Summary: Energy remains a key factor in Europe’s shorter-term economic and stock market performance, and while the region remains on the brink of recession, there are signs the downturn may not be as deep as feared in the immediate aftermath of Russia’s invasion of Ukraine.

Key to this is that European industry has been substituting other energy sources for Russian oil and gas, reducing the need for significant cuts in output or energy demand destruction, which could mean a less dramatic hit to GDP.

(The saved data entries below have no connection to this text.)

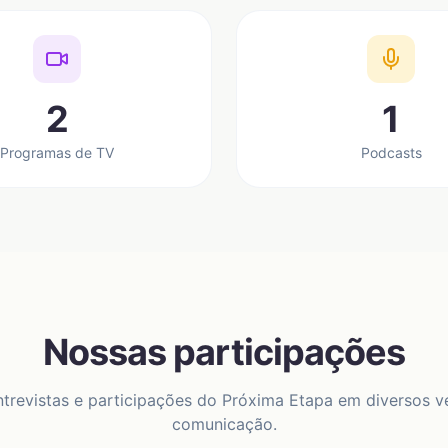
2
1
Programas de TV
Podcasts
Nossas participações
ntrevistas e participações do Próxima Etapa em diversos v
comunicação.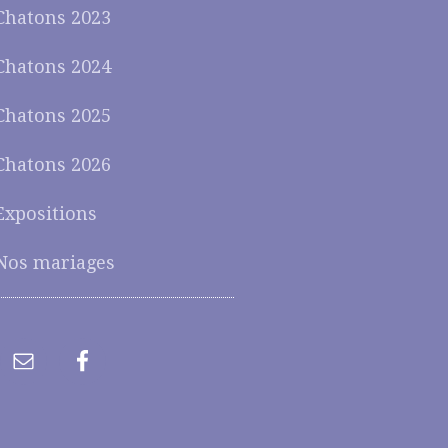
Chatons 2023
Chatons 2024
Chatons 2025
Chatons 2026
Expositions
Nos mariages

A milder recession could ultimately unlock the value in European equities, possibly triggering a move to higher valuations if central banks stop their policy tightening in 2023. In the short term, however, consensus estimates for the Continent’s gross domestic product (GDP) and earnings per share (EPS) growth are still too high, which means European markets will struggle to make headway.

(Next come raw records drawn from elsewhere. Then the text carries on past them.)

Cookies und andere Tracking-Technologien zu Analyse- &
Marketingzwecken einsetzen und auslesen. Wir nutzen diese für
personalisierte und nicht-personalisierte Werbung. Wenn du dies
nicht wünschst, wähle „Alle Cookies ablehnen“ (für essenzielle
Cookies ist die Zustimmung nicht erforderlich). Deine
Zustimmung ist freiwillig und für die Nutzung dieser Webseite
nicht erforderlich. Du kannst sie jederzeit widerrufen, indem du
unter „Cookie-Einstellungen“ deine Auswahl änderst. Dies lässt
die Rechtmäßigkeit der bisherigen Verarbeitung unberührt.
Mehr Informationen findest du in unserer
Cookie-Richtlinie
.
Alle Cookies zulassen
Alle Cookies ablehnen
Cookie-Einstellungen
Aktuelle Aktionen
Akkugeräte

Debate around the prospects for Europe’s economies and financial markets has largely focused on energy supply, or rather the lack of it, in the wake of the Russia/Ukraine conflict. But a detailed breakdown of European gas demand as 2022 has progressed shows the response to the situation from industry is greater than expected.

EU industrial gas demand is declining at an accelerated rate  

chart 1 en

As at 31 October 2022. Sources: Capital Group; European Network of Transmission System Operators for Gas 

In short, a reduction in demand for gas so far (around 15% over the first eight months of 2022 and an estimated 25% in Q31) has largely come from substitution in heavy industry rather than genuine demand destruction (a permanent downward shift induced by a prolonged period of high prices or constrained supply). This substitution effect has further to run, which means demand destruction will likely be lower than feared, perhaps considerably so, and that should translate into a less dramatic hit to European GDP than the market expected.

To caveat this, there are many factors influencing gas demand and it is impossible to isolate them completely. But the current disconnect between demand and industrial production is striking and supports the argument for less damage to GDP; while industrial demand for gas has declined throughout 2022, production has - unusually - not followed suit.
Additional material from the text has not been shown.